Consider George W. Bush, whose prep school records were mediocre to the point where his Dean counseled him to apply to a “safety school” as well as Yale, a legacy school for the Bush family. According to the World Biography of U.S. Presidents, “His SAT scores were 566 for the verbal part and 640 for math. Those were far below the median scores for students admitted to his class at Yale: 668 verbal and 718 math.” Bush was accepted and graduated from Yale with average grades. Was this Ivy League credential and the social connections that came with it, in part, responsible for his climb to the White House. For example, George Bush met Dick Chaney, an even worse student, at Yale.
Does it matter? As President, Bush brought the U.S. to war in Afghanistan and Iraq. These wars have cost the U.S. over two trillion dollars and over resulted in over 400,000 military and civilian deaths. Perhaps this is the legacy of a legacy admission.
Donald Trump also had a checkered educational background, yet he attended an Ivy League school for the last two years of his college career. Despite his bragging about his brilliance — “I’m, like, a really smart person.” — he seems to have been an unremarkable student whose time was spent investing in real estate with the two million dollar loan his father gave him.
We don’t know whether his father donated to Wharton or what his grades and SAT scores were. We do know that his former lawyer testified that Trump “directed me to threaten his high school, his colleges and the College Board to never release his grades or SAT scores.” We do know that “the headmaster of Trump’s alma mater, New York Military Academy, was instructed by his manager to secure Trump’s academic records so they could not be released, reportedly at the direction of ‘prominent, wealthy alumni of the school who were Mr. Trump’s friends’” I wonder what he’s hiding. We do know that the recent New Zealand shooter was inspired by Donald Trump’s white nationalist tendencies.
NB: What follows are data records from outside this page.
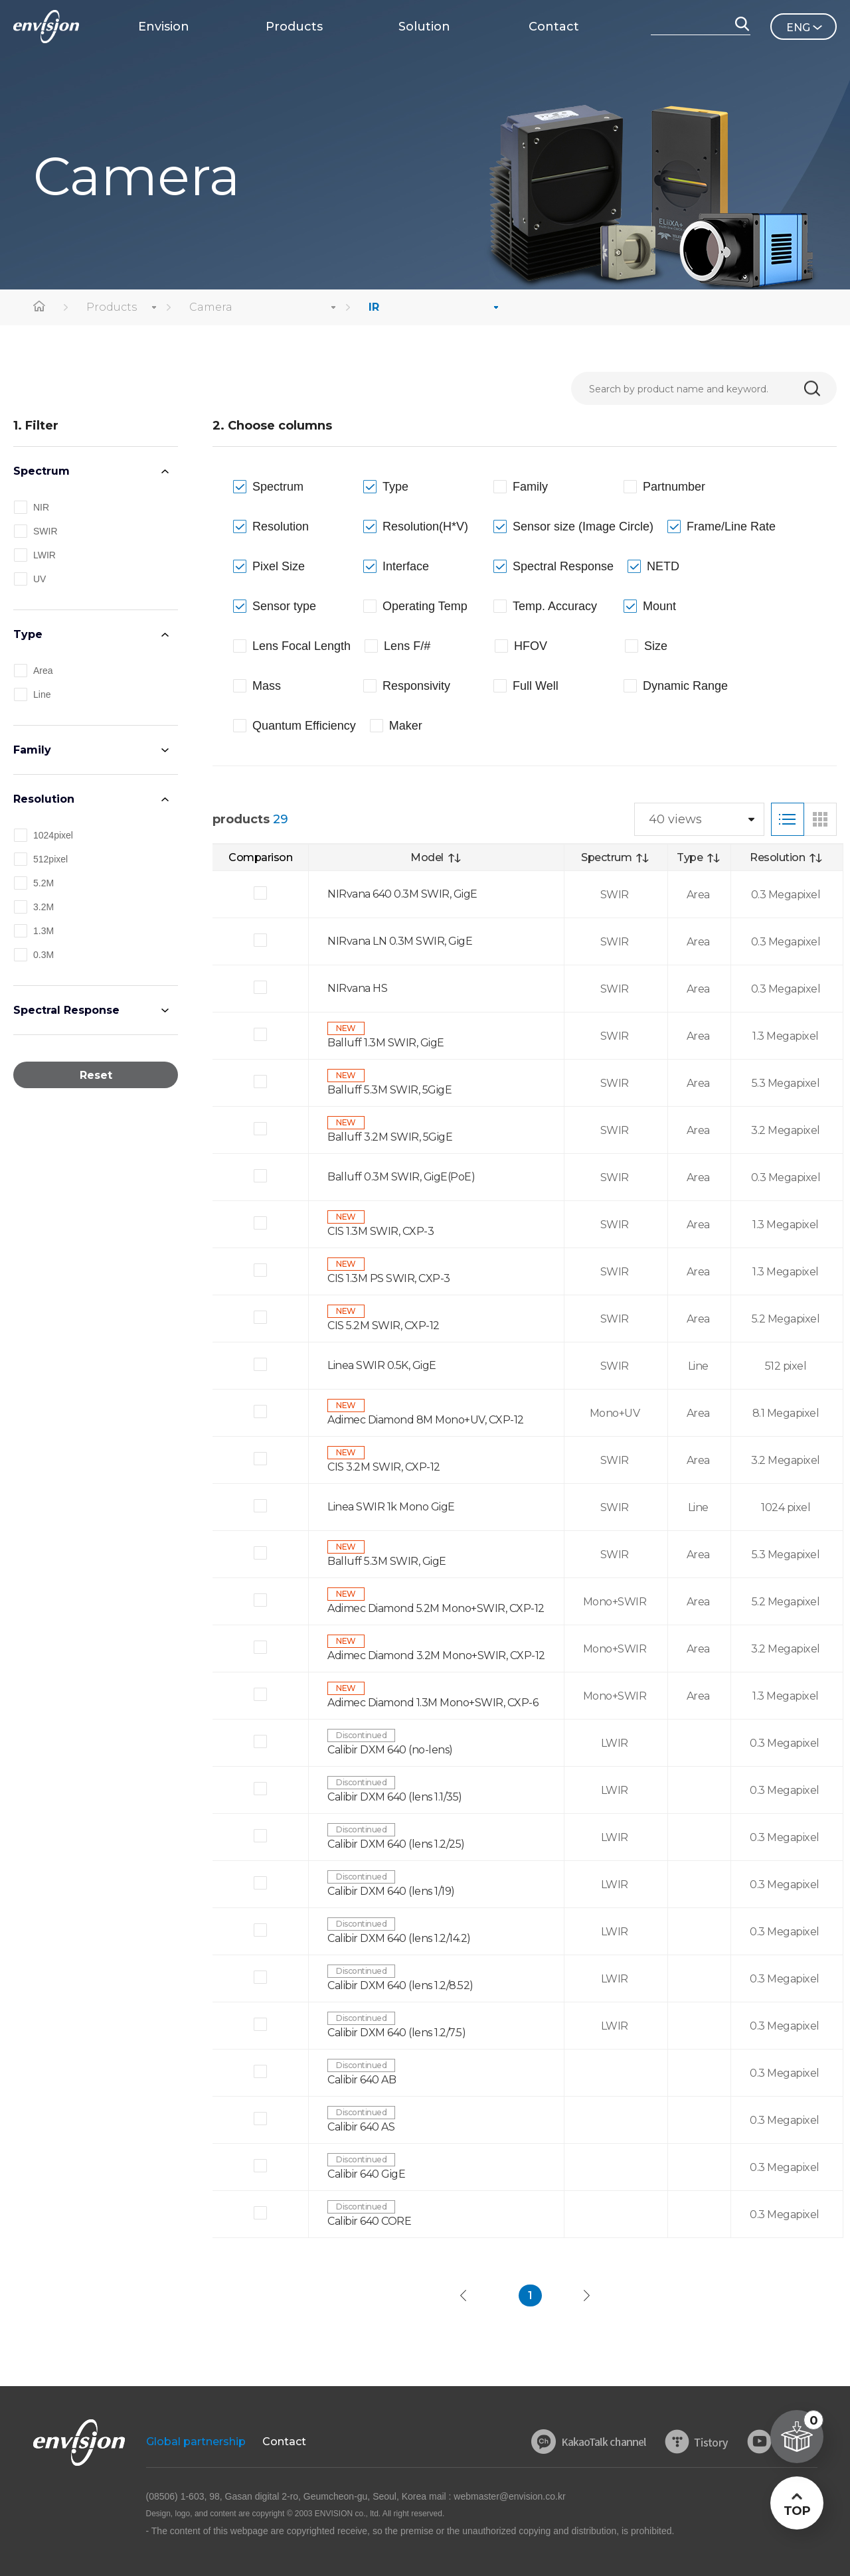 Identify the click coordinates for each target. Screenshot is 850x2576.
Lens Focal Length (301, 646)
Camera (210, 307)
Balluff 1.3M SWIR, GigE (385, 1042)
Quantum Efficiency (304, 725)
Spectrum (41, 471)
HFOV (530, 646)
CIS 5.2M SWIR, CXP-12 (383, 1325)
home (39, 307)
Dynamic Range (685, 685)
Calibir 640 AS (360, 2127)
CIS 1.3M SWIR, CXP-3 (380, 1231)
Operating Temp (425, 606)
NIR (41, 507)
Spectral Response (66, 1010)
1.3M (43, 931)
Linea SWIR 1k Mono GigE (391, 1506)
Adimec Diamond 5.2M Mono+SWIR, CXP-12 (436, 1608)
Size (655, 646)
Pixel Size (278, 566)
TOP (796, 2511)
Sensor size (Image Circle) (583, 526)
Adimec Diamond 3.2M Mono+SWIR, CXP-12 (436, 1655)
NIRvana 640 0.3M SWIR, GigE (402, 894)
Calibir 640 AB (361, 2079)
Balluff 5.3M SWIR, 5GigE (389, 1090)
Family (32, 750)
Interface (405, 566)
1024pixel (53, 835)
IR (374, 307)
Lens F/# (407, 646)
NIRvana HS (357, 988)
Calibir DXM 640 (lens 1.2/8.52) (400, 1985)
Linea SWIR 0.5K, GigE (381, 1365)
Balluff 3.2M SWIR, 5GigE (389, 1137)
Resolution (43, 799)
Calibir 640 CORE (369, 2221)
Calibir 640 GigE (366, 2174)
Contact (284, 2441)
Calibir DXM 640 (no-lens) (390, 1749)
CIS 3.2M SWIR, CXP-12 (383, 1467)
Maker (405, 725)
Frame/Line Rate (731, 526)
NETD (663, 566)
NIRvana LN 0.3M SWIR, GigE (399, 941)
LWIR (44, 555)
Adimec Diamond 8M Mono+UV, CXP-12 (425, 1419)
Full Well (535, 685)
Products (111, 307)
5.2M (43, 883)
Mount (659, 606)
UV (39, 579)
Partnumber (674, 486)
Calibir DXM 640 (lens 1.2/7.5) (396, 2032)
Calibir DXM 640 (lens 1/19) (391, 1891)
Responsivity (416, 685)
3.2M (43, 907)
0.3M (43, 954)
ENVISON (46, 26)
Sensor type (284, 606)
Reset (96, 1075)
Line (41, 694)
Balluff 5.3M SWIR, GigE (386, 1561)
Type (27, 634)
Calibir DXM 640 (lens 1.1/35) (394, 1797)
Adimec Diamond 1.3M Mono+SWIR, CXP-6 (432, 1702)
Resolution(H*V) (425, 526)
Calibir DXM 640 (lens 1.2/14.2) (399, 1938)
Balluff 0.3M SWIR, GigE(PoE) (401, 1176)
I grew up thinking of America as a country of ideals — a place where hard work would get you somewhere. Credentialing those who have not studied hard — who have taken a shortcut to success — is wrong. Informing and training the mind to think well is important. Well-educated leaders are in a position to make smarter decisions. Of course, school is not the only place to learn, but there is no shortcut to the hard work of learning.